R语言学习记录-基本篇
1. prop.table(x, margin=NULL)
计算表格中各个数值在给定方向占得比例。1表示按行计算,2表示按列计算,默认按整个表格计算。
> m <- matrix ( 1 : 4 , 2 )
> m
[, 1 ] [, 2 ]
[ 1 ,] 1 3
[ 2 ,] 2 4
> prop.table ( m )
[, 1 ] [, 2 ]
[ 1 ,] 0.1 0.3
[ 2 ,] 0.2 0.4
> prop.table ( m , 1 )
[, 1 ] [, 2 ]
[ 1 ,] 0.2500000 0.7500000
[ 2 ,] 0.3333333 0.6666667
> prop.table ( m , 2 )
[, 1 ] [, 2 ]
[ 1 ,] 0.3333333 0.4285714
[ 2 ,] 0.6666667 0.5714286
2.去除矩阵中包含特定元素的行【https://stat.ethz.ch/pipermail/r-help/2008-November/179333.html】
d <- rbind ( c ( 1 , 0 , 6 , 4 ),
c ( 2 , 5 , 7 , 5 ),
c ( 3 , 6 , 8 , 6 ),
c ( 4 , 0 , 0 , 0 ))
f <- as.matrix ( d )
f [ - which ( rowSums ( f == 0 ) > 0 ),]
rowSums ( f == 0 ) : 计算值为0的列数
which去除符合条件的值的坐标 , - 取反
data [ rowSums ( is.na ( data )) < ncol ( data ),]
去除和为0的行
data <- data [ rowSums ( data ) != 0 ,]
3.矩阵转置
t ( x ) #转置后输出时,row.names 和col.names也会变化
aggregate ( x , by = list ( 1 , 1 , 2 , 2 ), FUN = mean )
4.aggregate
Splits the data into subsets, computes summary statistics for each, and returns the result in a convenient form.

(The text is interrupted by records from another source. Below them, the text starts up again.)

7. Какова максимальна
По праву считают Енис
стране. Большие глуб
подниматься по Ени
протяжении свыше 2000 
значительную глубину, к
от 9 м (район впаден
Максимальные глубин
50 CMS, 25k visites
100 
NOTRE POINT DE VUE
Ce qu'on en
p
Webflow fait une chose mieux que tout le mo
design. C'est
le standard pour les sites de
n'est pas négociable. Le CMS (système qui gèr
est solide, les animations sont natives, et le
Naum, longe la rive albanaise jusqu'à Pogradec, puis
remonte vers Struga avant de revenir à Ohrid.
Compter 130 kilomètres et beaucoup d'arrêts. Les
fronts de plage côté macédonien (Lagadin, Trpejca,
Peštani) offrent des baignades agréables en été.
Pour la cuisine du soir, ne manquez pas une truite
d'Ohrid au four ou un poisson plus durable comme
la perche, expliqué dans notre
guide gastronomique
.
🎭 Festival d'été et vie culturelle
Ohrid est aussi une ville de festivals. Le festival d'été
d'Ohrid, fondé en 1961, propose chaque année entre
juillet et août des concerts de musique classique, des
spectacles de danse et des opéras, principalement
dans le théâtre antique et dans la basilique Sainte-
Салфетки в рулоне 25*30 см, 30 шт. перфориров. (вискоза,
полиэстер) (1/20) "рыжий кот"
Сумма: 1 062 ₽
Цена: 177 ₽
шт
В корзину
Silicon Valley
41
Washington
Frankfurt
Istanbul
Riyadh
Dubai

5.修改行或列的名字,rownames, colnames, paste
cluster.mean.colnames <- colnames ( data2.cluster.mean )
cluster.mean.colnames [ 1 ] = paste ( '#' , cluster.mean.colnames [ 1 ], sep = '' )
colnames ( data2.cluster.mean ) <- cluster.mean.colnames
6.R中字符串连接用paste
paste ( '1' , '2' , sep = '\t' )
7.在R交互式环境中执行写好的脚本
source ( 'script.r' )
8.read.table
data <- read.table ( file = 'file' , sep = '\t' , header = T , row.names = 1 )

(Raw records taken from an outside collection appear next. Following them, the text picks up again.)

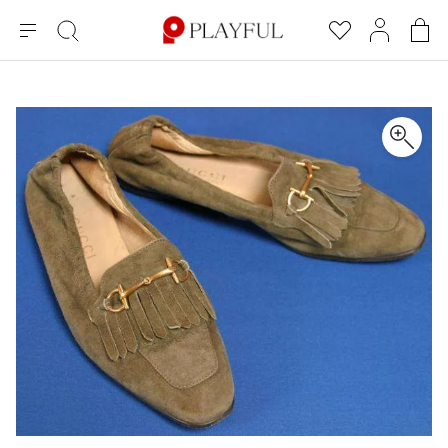
メ
絞
お
マ
シ
ニ
り
気
イ
ョ
ュ
込
に
ペ
ッ
×
ブランドA-Z
INDEX
more brands
トップス
トップス
すべての新着アイテムを表示
すべてのSALEアイテムを表示
ー
み
入
ー
ピ
検
り
ジ
ン
COMME des GARÇONS
索
グ
長袖ブラウス・シャツ
長袖シャツ
ブランド
レディース
バ
半袖ブラウス・シャツ
半袖シャツ
BLACK COMME des GARCONS
ッ
ブラックコムデギャルソン
グ
コムデギャルソン
トップス
カーディガン
ニット
COMME des GARCONS
ジュンヤワタナベ
ボトムス
ニット
カーディガン
コムデギャルソン
ヨウジヤマモト
アウター
COMME des GARCONS COMME des GARCONS
パーカー・スウェット
パーカー・スウェット
コムデギャルソン コムデギャルソン
ワイズ
アクセサリー
ワンピース
ベスト
COMME des GARCONS HOMME
ワイスリー
ベスト・ボレロ
カットソー
コムデギャルソンオム
COMME des GARCONS HOMME DEUX
リミフゥ
Tシャツ・カットソー
Tシャツ・ポロシャツ
メンズ
コムデギャルソン オムドゥ
イッセイミヤケ
ノースリーブ
ノースリーブ
COMME des GARCONS HOMME PLUS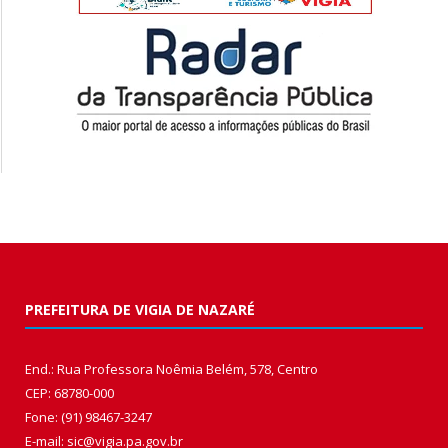
PREFEITURA DE VIGIA DE NAZARÉ
End.: Rua Professora Noêmia Belém, 578, Centro
CEP: 68780-000
Fone: (91) 98467-3247
E-mail: sic@vigia.pa.gov.br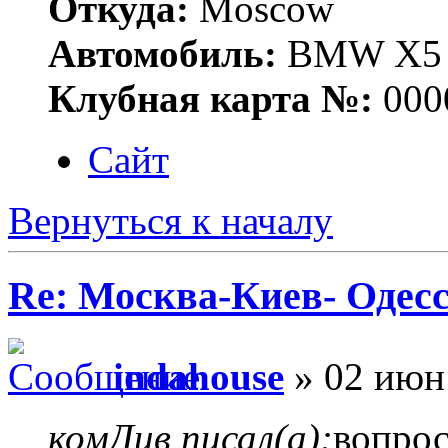
Откуда:
Moscow
Автомобиль:
BMW X5 E
Клубная карта №:
000
Сайт
Вернуться к началу
Re: Москва-Киев- Одесс
indahouse
» 02 июн
комДив писал(а):
вопро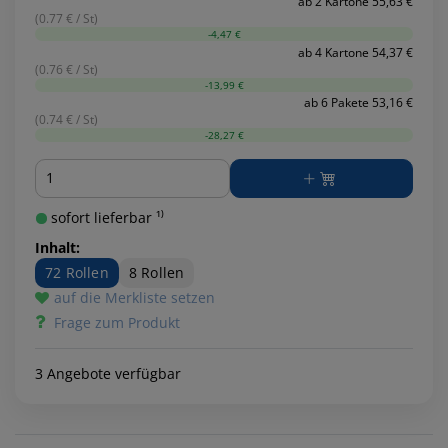
ab 2 Kartone 55,63 €
(0.77 € / St)
-4,47 €
ab 4 Kartone 54,37 €
(0.76 € / St)
-13,99 €
ab 6 Pakete 53,16 €
(0.74 € / St)
-28,27 €
Menge
sofort lieferbar ¹⁾
Inhalt:
72 Rollen
8 Rollen
auf die Merkliste setzen
Frage zum Produkt
3 Angebote verfügbar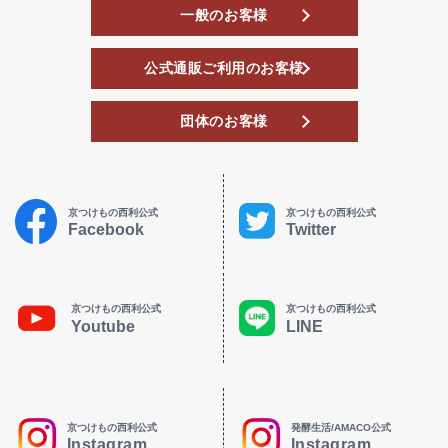
一般のお客様
公式通販ご利用のお客様
団体のお客様
京つけもの西利公式
京つけもの西利公式
Facebook
Twitter
京つけもの西利公式
京つけもの西利公式
Youtube
LINE
京つけもの西利公式
発酵生活/AMACO公式
Instagram
Instagram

row.names = 1 #not true but first column
If the first line have one item less than the total number of columns , header = TRUE autonomously.
If header = TRUE , col.names is the values in that line , no need to specify again.

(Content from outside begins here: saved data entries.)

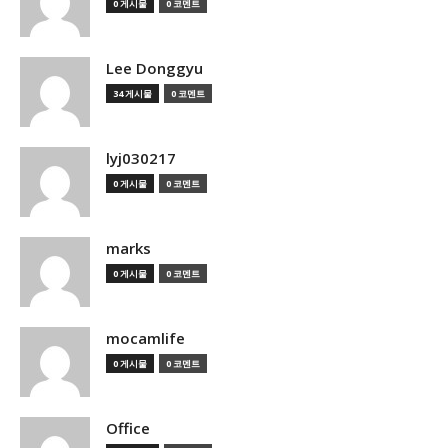
0 게시물
0 코멘트
Lee Donggyu
34 게시물
0 코멘트
lyj030217
0 게시물
0 코멘트
marks
0 게시물
0 코멘트
mocamlife
0 게시물
0 코멘트
Office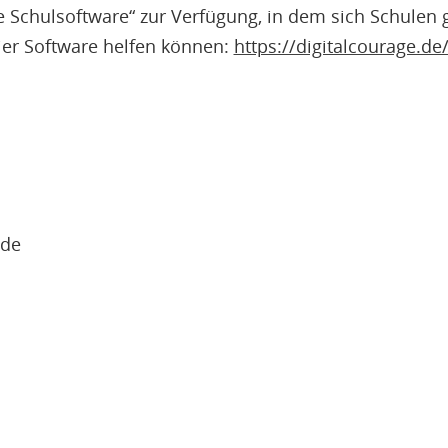
e Schulsoftware“ zur Verfügung, in dem sich Schulen 
eier Software helfen können:
https://digitalcourage.de
9
e.de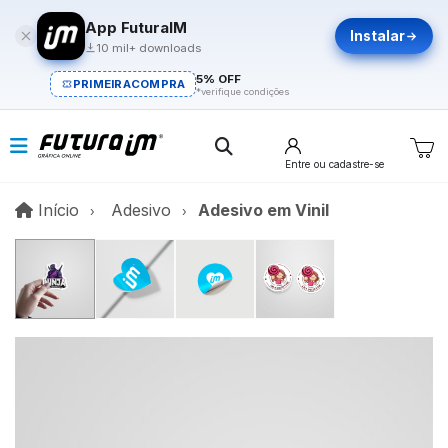
App FuturaIM
Instalar
10 mil+ downloads
5% OFF
PRIMEIRACOMPRA
*verifique condições
Entre
ou cadastre-se
Início
Início
Adesivo
Adesivo em Vinil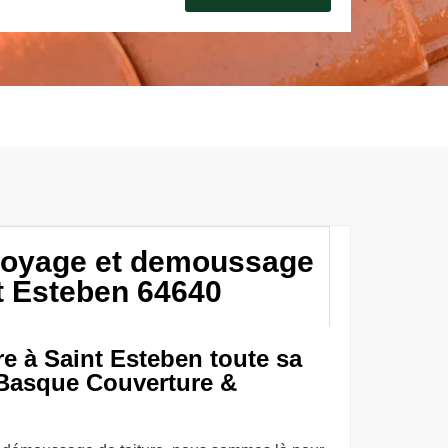
ttoyage et demoussage
nt Esteben 64640
ure à Saint Esteben toute sa
 Basque Couverture &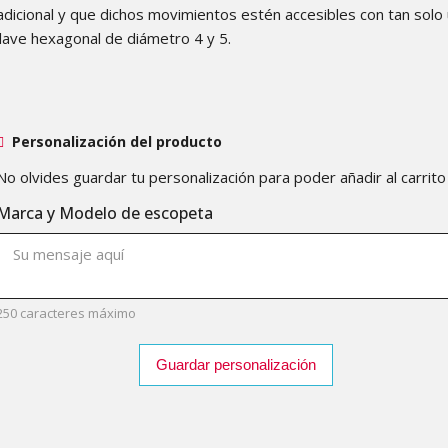
adicional y que dichos movimientos estén accesibles con tan solo
llave hexagonal de diámetro 4 y 5.
Personalización del producto
No olvides guardar tu personalización para poder añadir al carrito
Marca y Modelo de escopeta
250 caracteres máximo
Guardar personalización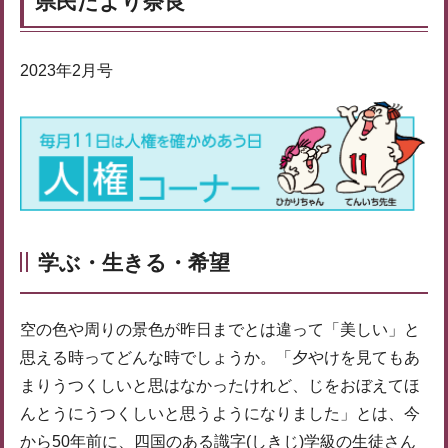
県民だより奈良
2023年2月号
学ぶ・生きる・希望
空の色や周りの景色が昨日までとは違って「美しい」と
思える時ってどんな時でしょうか。「夕やけを見てもあ
まりうつくしいと思はなかったけれど、じをおぼえてほ
んとうにうつくしいと思うようになりました」とは、今
から50年前に、四国のある識字(しきじ)学級の生徒さん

If row.name and col.name starts with a number and check.names = TRUE ( default ), an X will be added before each name. One can turn it off to avoid adding characters.
9.R中if-else的使用,else需与if的右括号位于同一行。
if ( is.na ( result )[ 1 ]) { print ( "NA" ) } else { coef ( result )[[ 1 ]] }
10.attach, 把数据表或列表的一列放入R的搜索空间,使其可以直接调用
>>> data [ 2 : 5 ,]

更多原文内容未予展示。